Tomasovia Tomaszów Lubelski
- Full name: Tomaszowski Klub Sportowy Tomasovia
- Founded: 1923; 102 years ago (as Thomasovia)
- Ground: Stadion Miejski
- Capacity: 2,050
- Chairman: Tomasz Walentyn
- Manager: Paweł Babiarz
- League: IV liga Lublin
- 2024–25: IV liga Lublin, 3rd of 17
- Website: https://tomasovia.tomaszow.info
| Home colours | Away colours |

= Tomasovia Tomaszów Lubelski =

Polish football club

Tomasovia Tomaszów Lubelski is a Polish football club based in Tomaszów Lubelski. Following relegation from III liga, group IV in 2022, they compete in the IV liga Lublin, the fifth tier of the Polish football league.

==History==
Tomasovia Tomaszów Lubelski was formed in 1923 as Thomosovia. Shortly before World War II the club changed its name to Tomasovia. In the 1975–76 season, the club gained promotion to the reformed third tier of the Polish football league for the first time in its history.
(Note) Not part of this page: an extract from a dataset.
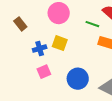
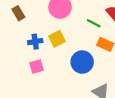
yellow square: (60, 43) -> (57, 39), turned 35
blue circle: (78, 79) -> (82, 62), moved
They went on to spend seven seasons at this level, achieving a club record highest league finish of tenth place in the 1997–98 season. Despite finishing in 10th place, Tomasovia were relegated to the fourth tier due to league restructuring.

==Stadium==
The club play their home matches at Stadion Miejski w Tomaszowie Lubelskim, which has a capacity of 2,050.